▸ **Aim of the task**
Output all entries precisely and leave out the pictures.

---

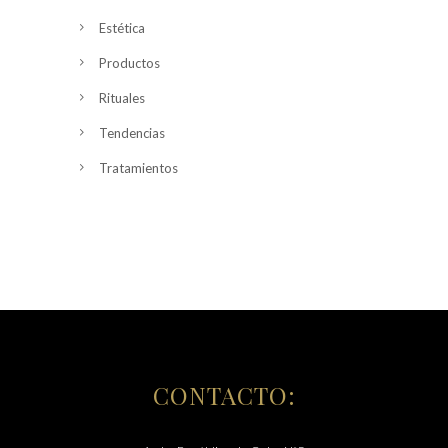
Estética
Productos
Rituales
Tendencias
Tratamientos
CONTACTO:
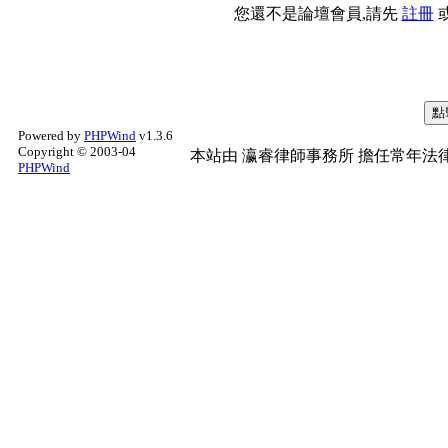
您還不是論壇會員,請先
註冊
Powered by
PHPWind
v1.3.6
Copyright © 2003-04
本站由
瀛睿律師事務所
擔任常年法律
PHPWind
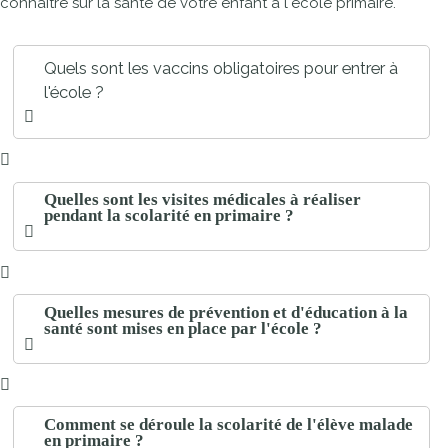
connaître sur la santé de votre enfant à l'école primaire.
Quels sont les vaccins obligatoires pour entrer à
l'école ?
Quelles sont les visites médicales à réaliser
pendant la scolarité en primaire ?
Quelles mesures de prévention et d'éducation à la
santé sont mises en place par l'école ?
Comment se déroule la scolarité de l'élève malade
en primaire ?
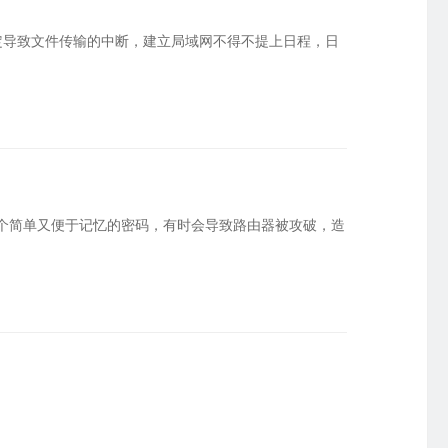
星逻智能科技 · 无人机巡检
精细化授权权限
定导致文件传输的中断，建立局域网不得不提上日程，日
英泰立达科技 · 远程数据采集
化管理PLC运维权限
临淄市人民医院 · 医药管理软件
一个简单又便于记忆的密码，有时会导致路由器被攻破，造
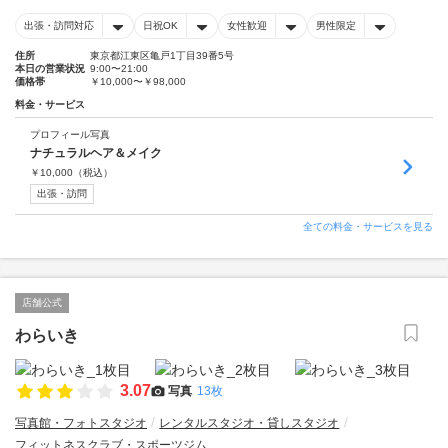
出張・訪問対応
日祝OK
女性歓迎
男性限定
住所
東京都江東区亀戸1丁目39番5号
本日の営業状況
9:00〜21:00
価格帯
￥10,000〜￥98,000
料金・サービス
プロフィール写真
ナチュラルヘア＆メイク
￥
10,000
（税込）
出張・訪問
全ての料金・サービスを見る
店舗公式
わらいき
3.07
写真
13枚
写真館・フォトスタジオ
レンタルスタジオ・貸しスタジオ
フィットネスクラブ・スポーツジム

---

▸ **Answer below**
Estética
Productos
Rituales
Tendencias
Tratamientos
CONTACTO:
您還不是論壇會員,請先
註冊
Powered by
PHPWind
v1.3.6
Copyright © 2003-04
本站由
瀛睿律師事務所
擔任常年法律
PHPWind
connaître sur la santé de votre enfant à l'école primaire.
Quels sont les vaccins obligatoires pour entrer à
l'école ?
Quelles sont les visites médicales à réaliser
pendant la scolarité en primaire ?
Quelles mesures de prévention et d'éducation à la
santé sont mises en place par l'école ?
Comment se déroule la scolarité de l'élève malade
en primaire ?
星逻智能科技 · 无人机巡检
精细化授权权限
定导致文件传输的中断，建立局域网不得不提上日程，日
英泰立达科技 · 远程数据采集
化管理PLC运维权限
临淄市人民医院 · 医药管理软件
一个简单又便于记忆的密码，有时会导致路由器被攻破，造
出張・訪問対応
日祝OK
女性歓迎
男性限定
住所
東京都江東区亀戸1丁目39番5号
本日の営業状況
9:00〜21:00
価格帯
￥10,000〜￥98,000
料金・サービス
プロフィール写真
ナチュラルヘア＆メイク
￥
10,000
（税込）
出張・訪問
全ての料金・サービスを見る
店舗公式
わらいき
3.07
写真
13枚
写真館・フォトスタジオ
レンタルスタジオ・貸しスタジオ
フィットネスクラブ・スポーツジム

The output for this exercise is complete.